Players who actually give up residence, such as those who move their families to PNG for the year, will benefit from this. Players who fly home in the off-season, maintaining properties in Sydney and training in Australia, may find themselves taxpayers nowhere where they want to be. Unless the federal government changes previously prescribed laws.
The tax exemptions offered constitute an unfair advantage; because the structure is set at the highest marginal rate rather than the actual non-pecuniary cost of relocation; and because it covers the entire list, not just those for whom Port Moresby presents a real disadvantage. The exemption is used as a carrot to persuade people who would not normally choose to live in the country. And you and I are kicking the can for it.

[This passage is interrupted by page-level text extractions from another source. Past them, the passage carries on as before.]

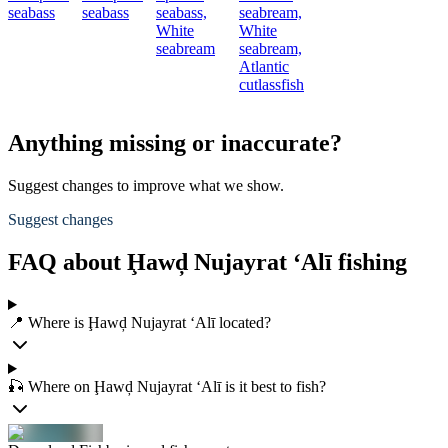
seabass
seabass
seabass,
seabream,
White
White
seabream
seabream,
Atlantic
cutlassfish
Anything missing or inaccurate?
Suggest changes to improve what we show.
Suggest changes
FAQ about Ḩawḑ Nujayrat ‘Alī fishing
📍 Where is Ḩawḑ Nujayrat ‘Alī located?
🎣 Where on Ḩawḑ Nujayrat ‘Alī is it best to fish?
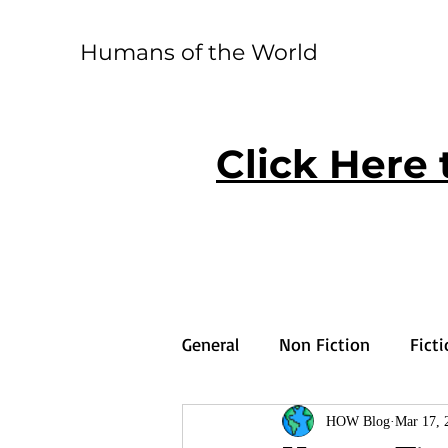
Humans of the World
Click Here 
General
Non Fiction
Fict
HOW Blog
Mar 17, 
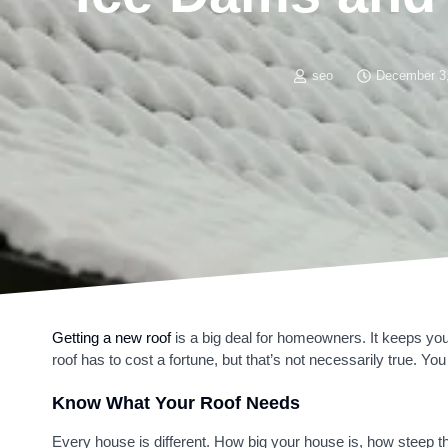
seo
December 3
Getting a new roof
is a big deal for homeowners. It keeps yo
roof has to cost a fortune, but that’s not necessarily true. You
Know What Your Roof Needs
Every house is different. How big your house is, how steep the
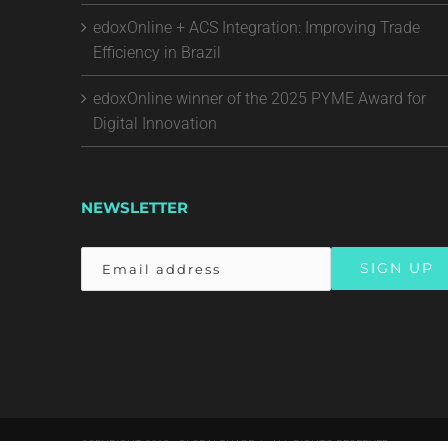
edoxOnline + ACS Integration: Improving Trade
Efficiency in Brazil
edoxOnline winner of the 2025 PYME Award for
Digital Innovation
NEWSLETTER
COPYRIGHT 2018 - GLOBALSHARE | ALL RIGHTS RESERVED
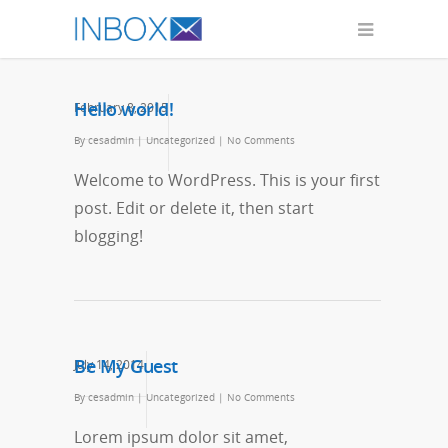
Hello world!
February 8, 2015
By
cesadmin
|
Uncategorized
|
No Comments
Welcome to WordPress. This is your first
post. Edit or delete it, then start
blogging!
Be My Guest
July 14, 2014
By
cesadmin
|
Uncategorized
|
No Comments
Lorem ipsum dolor sit amet,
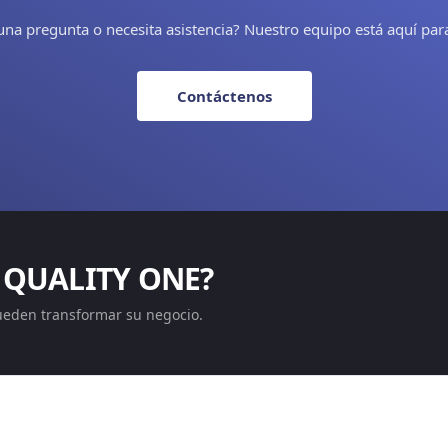
una pregunta o necesita asistencia? Nuestro equipo está aquí par
Contáctenos
 QUALITY ONE?
ueden transformar su negocio.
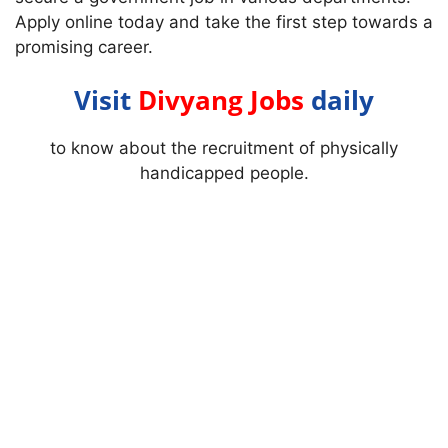
Apply online today and take the first step towards a
promising career.
Visit
Divyang Jobs
daily
to know about the recruitment of physically
handicapped people.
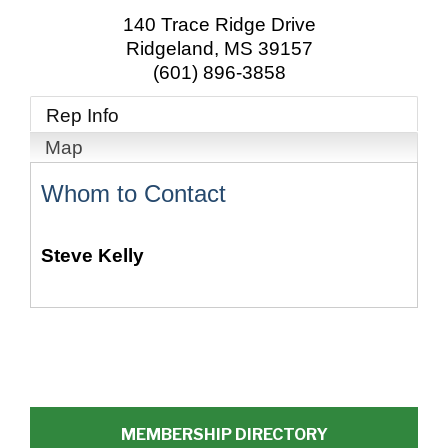
140 Trace Ridge Drive
Ridgeland
,
MS
39157
(601) 896-3858
Rep Info
Map
Whom to Contact
Steve Kelly
MEMBERSHIP DIRECTORY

It is also unfair because it operates outside any formal cap mechanism and therefore integrity disciplines.
All comparable foreign regimes – Spain’s, Italy’s and the AFL’s – have either been disbanded, restricted or now stand as a cautionary tale.
The reality of Port Moresby may justify this allowance. This does not justify effectively removing the salary cap for a team dressed in foreign policy language and regional unification iconography.
The cover is a fig leaf only as long as the leaf is still attached to the tree.